[Opening Source data section]

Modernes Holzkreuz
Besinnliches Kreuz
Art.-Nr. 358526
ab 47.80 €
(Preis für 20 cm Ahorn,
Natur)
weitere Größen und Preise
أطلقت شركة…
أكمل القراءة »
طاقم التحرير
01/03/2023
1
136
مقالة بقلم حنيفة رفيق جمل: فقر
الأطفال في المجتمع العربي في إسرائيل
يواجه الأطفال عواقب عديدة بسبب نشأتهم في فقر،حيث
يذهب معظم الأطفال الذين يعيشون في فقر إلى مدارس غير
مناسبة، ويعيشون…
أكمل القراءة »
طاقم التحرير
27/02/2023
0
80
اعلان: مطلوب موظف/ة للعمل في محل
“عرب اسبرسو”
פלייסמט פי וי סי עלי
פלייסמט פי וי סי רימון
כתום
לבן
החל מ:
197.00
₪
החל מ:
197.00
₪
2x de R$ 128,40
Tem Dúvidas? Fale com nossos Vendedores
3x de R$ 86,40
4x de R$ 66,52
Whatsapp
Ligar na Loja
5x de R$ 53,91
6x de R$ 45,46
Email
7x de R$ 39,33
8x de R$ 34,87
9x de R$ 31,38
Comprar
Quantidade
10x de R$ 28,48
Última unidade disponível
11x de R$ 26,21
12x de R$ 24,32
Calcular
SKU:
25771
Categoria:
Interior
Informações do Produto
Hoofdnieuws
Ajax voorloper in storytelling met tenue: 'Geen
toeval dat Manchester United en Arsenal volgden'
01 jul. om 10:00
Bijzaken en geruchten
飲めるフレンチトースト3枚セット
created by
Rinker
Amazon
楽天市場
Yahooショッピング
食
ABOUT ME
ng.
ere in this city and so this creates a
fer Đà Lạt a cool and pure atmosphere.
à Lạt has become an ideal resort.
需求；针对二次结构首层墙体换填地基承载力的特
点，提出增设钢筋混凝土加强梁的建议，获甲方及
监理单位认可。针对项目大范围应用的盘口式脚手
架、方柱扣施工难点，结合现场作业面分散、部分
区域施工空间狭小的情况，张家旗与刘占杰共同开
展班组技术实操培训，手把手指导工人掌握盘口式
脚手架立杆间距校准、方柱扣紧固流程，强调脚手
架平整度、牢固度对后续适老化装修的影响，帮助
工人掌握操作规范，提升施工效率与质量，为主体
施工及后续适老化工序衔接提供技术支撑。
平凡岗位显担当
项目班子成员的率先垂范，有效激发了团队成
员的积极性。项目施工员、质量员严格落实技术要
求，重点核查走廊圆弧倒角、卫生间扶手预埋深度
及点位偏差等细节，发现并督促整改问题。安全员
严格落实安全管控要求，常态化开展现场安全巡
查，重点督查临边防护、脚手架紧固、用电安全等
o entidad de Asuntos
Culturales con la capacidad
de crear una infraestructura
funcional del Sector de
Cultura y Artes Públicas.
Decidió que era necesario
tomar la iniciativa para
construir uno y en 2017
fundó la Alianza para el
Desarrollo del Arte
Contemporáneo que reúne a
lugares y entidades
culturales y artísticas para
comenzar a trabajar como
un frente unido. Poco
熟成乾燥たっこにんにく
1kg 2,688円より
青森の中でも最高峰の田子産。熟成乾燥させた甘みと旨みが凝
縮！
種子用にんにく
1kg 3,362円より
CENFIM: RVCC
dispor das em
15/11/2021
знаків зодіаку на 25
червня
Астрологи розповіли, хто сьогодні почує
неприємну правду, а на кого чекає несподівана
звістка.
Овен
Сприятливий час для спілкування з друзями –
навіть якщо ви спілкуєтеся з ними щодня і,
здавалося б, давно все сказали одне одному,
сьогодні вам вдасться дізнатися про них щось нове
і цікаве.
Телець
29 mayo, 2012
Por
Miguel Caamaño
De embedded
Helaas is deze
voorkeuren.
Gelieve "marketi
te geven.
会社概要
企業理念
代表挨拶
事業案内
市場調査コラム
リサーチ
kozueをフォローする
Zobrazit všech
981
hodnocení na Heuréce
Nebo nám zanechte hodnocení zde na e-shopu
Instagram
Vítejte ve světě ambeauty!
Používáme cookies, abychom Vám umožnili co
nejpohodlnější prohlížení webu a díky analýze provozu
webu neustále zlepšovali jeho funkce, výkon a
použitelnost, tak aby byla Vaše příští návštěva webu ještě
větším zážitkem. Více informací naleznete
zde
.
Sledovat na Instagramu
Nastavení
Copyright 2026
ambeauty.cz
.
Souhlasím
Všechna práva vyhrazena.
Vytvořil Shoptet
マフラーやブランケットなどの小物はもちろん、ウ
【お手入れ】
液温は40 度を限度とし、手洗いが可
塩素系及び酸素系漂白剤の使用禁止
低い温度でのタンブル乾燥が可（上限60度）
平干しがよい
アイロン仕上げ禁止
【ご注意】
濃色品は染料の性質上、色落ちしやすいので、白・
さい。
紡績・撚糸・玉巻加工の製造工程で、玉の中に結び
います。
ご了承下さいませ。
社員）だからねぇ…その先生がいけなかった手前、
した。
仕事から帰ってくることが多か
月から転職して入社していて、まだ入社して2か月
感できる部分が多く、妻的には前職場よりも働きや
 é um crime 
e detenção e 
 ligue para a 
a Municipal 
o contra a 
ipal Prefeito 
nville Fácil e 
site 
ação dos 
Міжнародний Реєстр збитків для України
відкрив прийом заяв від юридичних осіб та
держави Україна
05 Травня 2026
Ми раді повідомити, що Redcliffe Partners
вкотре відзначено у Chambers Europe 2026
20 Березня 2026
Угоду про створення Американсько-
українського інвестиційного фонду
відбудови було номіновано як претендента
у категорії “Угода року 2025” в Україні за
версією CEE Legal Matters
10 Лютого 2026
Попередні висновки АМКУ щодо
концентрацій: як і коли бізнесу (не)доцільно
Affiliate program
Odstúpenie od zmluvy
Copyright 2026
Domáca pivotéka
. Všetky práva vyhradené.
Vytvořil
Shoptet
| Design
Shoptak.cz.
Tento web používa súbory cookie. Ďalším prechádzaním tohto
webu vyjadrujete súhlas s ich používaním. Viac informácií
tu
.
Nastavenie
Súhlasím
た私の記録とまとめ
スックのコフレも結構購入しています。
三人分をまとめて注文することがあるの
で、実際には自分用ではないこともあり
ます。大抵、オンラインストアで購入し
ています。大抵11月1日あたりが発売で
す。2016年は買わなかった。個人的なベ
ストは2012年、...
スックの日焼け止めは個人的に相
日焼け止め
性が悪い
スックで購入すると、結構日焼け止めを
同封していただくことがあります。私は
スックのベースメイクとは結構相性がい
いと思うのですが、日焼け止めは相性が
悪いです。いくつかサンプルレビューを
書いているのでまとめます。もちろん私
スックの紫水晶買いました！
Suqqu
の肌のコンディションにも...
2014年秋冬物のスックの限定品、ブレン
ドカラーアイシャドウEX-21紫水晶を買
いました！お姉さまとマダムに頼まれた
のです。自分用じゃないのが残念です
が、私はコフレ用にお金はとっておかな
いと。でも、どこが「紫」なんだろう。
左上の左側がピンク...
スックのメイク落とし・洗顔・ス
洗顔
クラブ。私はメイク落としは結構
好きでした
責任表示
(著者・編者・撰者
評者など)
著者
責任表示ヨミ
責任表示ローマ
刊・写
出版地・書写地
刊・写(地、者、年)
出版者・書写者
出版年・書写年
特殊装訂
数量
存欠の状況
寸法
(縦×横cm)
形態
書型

[Closing Source data section]

» **What is needed**:
Please transcribe each entry exactly, keeping every word as it is.

» **Finished task**:
Modernes Holzkreuz
Besinnliches Kreuz
Art.-Nr. 358526
ab 47.80 €
(Preis für 20 cm Ahorn,
Natur)
weitere Größen und Preise
أطلقت شركة…
أكمل القراءة »
طاقم التحرير
01/03/2023
1
136
مقالة بقلم حنيفة رفيق جمل: فقر
الأطفال في المجتمع العربي في إسرائيل
يواجه الأطفال عواقب عديدة بسبب نشأتهم في فقر،حيث
يذهب معظم الأطفال الذين يعيشون في فقر إلى مدارس غير
مناسبة، ويعيشون…
أكمل القراءة »
طاقم التحرير
27/02/2023
0
80
اعلان: مطلوب موظف/ة للعمل في محل
“عرب اسبرسو”
פלייסמט פי וי סי עלי
פלייסמט פי וי סי רימון
כתום
לבן
החל מ:
197.00
₪
החל מ:
197.00
₪
2x de R$ 128,40
Tem Dúvidas? Fale com nossos Vendedores
3x de R$ 86,40
4x de R$ 66,52
Whatsapp
Ligar na Loja
5x de R$ 53,91
6x de R$ 45,46
Email
7x de R$ 39,33
8x de R$ 34,87
9x de R$ 31,38
Comprar
Quantidade
10x de R$ 28,48
Última unidade disponível
11x de R$ 26,21
12x de R$ 24,32
Calcular
SKU:
25771
Categoria:
Interior
Informações do Produto
Hoofdnieuws
Ajax voorloper in storytelling met tenue: 'Geen
toeval dat Manchester United en Arsenal volgden'
01 jul. om 10:00
Bijzaken en geruchten
飲めるフレンチトースト3枚セット
created by
Rinker
Amazon
楽天市場
Yahooショッピング
食
ABOUT ME
ng.
ere in this city and so this creates a
fer Đà Lạt a cool and pure atmosphere.
à Lạt has become an ideal resort.
需求；针对二次结构首层墙体换填地基承载力的特
点，提出增设钢筋混凝土加强梁的建议，获甲方及
监理单位认可。针对项目大范围应用的盘口式脚手
架、方柱扣施工难点，结合现场作业面分散、部分
区域施工空间狭小的情况，张家旗与刘占杰共同开
展班组技术实操培训，手把手指导工人掌握盘口式
脚手架立杆间距校准、方柱扣紧固流程，强调脚手
架平整度、牢固度对后续适老化装修的影响，帮助
工人掌握操作规范，提升施工效率与质量，为主体
施工及后续适老化工序衔接提供技术支撑。
平凡岗位显担当
项目班子成员的率先垂范，有效激发了团队成
员的积极性。项目施工员、质量员严格落实技术要
求，重点核查走廊圆弧倒角、卫生间扶手预埋深度
及点位偏差等细节，发现并督促整改问题。安全员
严格落实安全管控要求，常态化开展现场安全巡
查，重点督查临边防护、脚手架紧固、用电安全等
o entidad de Asuntos
Culturales con la capacidad
de crear una infraestructura
funcional del Sector de
Cultura y Artes Públicas.
Decidió que era necesario
tomar la iniciativa para
construir uno y en 2017
fundó la Alianza para el
Desarrollo del Arte
Contemporáneo que reúne a
lugares y entidades
culturales y artísticas para
comenzar a trabajar como
un frente unido. Poco
熟成乾燥たっこにんにく
1kg 2,688円より
青森の中でも最高峰の田子産。熟成乾燥させた甘みと旨みが凝
縮！
種子用にんにく
1kg 3,362円より
CENFIM: RVCC
dispor das em
15/11/2021
знаків зодіаку на 25
червня
Астрологи розповіли, хто сьогодні почує
неприємну правду, а на кого чекає несподівана
звістка.
Овен
Сприятливий час для спілкування з друзями –
навіть якщо ви спілкуєтеся з ними щодня і,
здавалося б, давно все сказали одне одному,
сьогодні вам вдасться дізнатися про них щось нове
і цікаве.
Телець
29 mayo, 2012
Por
Miguel Caamaño
De embedded
Helaas is deze
voorkeuren.
Gelieve "marketi
te geven.
会社概要
企業理念
代表挨拶
事業案内
市場調査コラム
リサーチ
kozueをフォローする
Zobrazit všech
981
hodnocení na Heuréce
Nebo nám zanechte hodnocení zde na e-shopu
Instagram
Vítejte ve světě ambeauty!
Používáme cookies, abychom Vám umožnili co
nejpohodlnější prohlížení webu a díky analýze provozu
webu neustále zlepšovali jeho funkce, výkon a
použitelnost, tak aby byla Vaše příští návštěva webu ještě
větším zážitkem. Více informací naleznete
zde
.
Sledovat na Instagramu
Nastavení
Copyright 2026
ambeauty.cz
.
Souhlasím
Všechna práva vyhrazena.
Vytvořil Shoptet
マフラーやブランケットなどの小物はもちろん、ウ
【お手入れ】
液温は40 度を限度とし、手洗いが可
塩素系及び酸素系漂白剤の使用禁止
低い温度でのタンブル乾燥が可（上限60度）
平干しがよい
アイロン仕上げ禁止
【ご注意】
濃色品は染料の性質上、色落ちしやすいので、白・
さい。
紡績・撚糸・玉巻加工の製造工程で、玉の中に結び
います。
ご了承下さいませ。
社員）だからねぇ…その先生がいけなかった手前、
した。
仕事から帰ってくることが多か
月から転職して入社していて、まだ入社して2か月
感できる部分が多く、妻的には前職場よりも働きや
 é um crime 
e detenção e 
 ligue para a 
a Municipal 
o contra a 
ipal Prefeito 
nville Fácil e 
site 
ação dos 
Міжнародний Реєстр збитків для України
відкрив прийом заяв від юридичних осіб та
держави Україна
05 Травня 2026
Ми раді повідомити, що Redcliffe Partners
вкотре відзначено у Chambers Europe 2026
20 Березня 2026
Угоду про створення Американсько-
українського інвестиційного фонду
відбудови було номіновано як претендента
у категорії “Угода року 2025” в Україні за
версією CEE Legal Matters
10 Лютого 2026
Попередні висновки АМКУ щодо
концентрацій: як і коли бізнесу (не)доцільно
Affiliate program
Odstúpenie od zmluvy
Copyright 2026
Domáca pivotéka
. Všetky práva vyhradené.
Vytvořil
Shoptet
| Design
Shoptak.cz.
Tento web používa súbory cookie. Ďalším prechádzaním tohto
webu vyjadrujete súhlas s ich používaním. Viac informácií
tu
.
Nastavenie
Súhlasím
た私の記録とまとめ
スックのコフレも結構購入しています。
三人分をまとめて注文することがあるの
で、実際には自分用ではないこともあり
ます。大抵、オンラインストアで購入し
ています。大抵11月1日あたりが発売で
す。2016年は買わなかった。個人的なベ
ストは2012年、...
スックの日焼け止めは個人的に相
日焼け止め
性が悪い
スックで購入すると、結構日焼け止めを
同封していただくことがあります。私は
スックのベースメイクとは結構相性がい
いと思うのですが、日焼け止めは相性が
悪いです。いくつかサンプルレビューを
書いているのでまとめます。もちろん私
スックの紫水晶買いました！
Suqqu
の肌のコンディションにも...
2014年秋冬物のスックの限定品、ブレン
ドカラーアイシャドウEX-21紫水晶を買
いました！お姉さまとマダムに頼まれた
のです。自分用じゃないのが残念です
が、私はコフレ用にお金はとっておかな
いと。でも、どこが「紫」なんだろう。
左上の左側がピンク...
スックのメイク落とし・洗顔・ス
洗顔
クラブ。私はメイク落としは結構
好きでした
責任表示
(著者・編者・撰者
評者など)
著者
責任表示ヨミ
責任表示ローマ
刊・写
出版地・書写地
刊・写(地、者、年)
出版者・書写者
出版年・書写年
特殊装訂
数量
存欠の状況
寸法
(縦×横cm)
形態
書型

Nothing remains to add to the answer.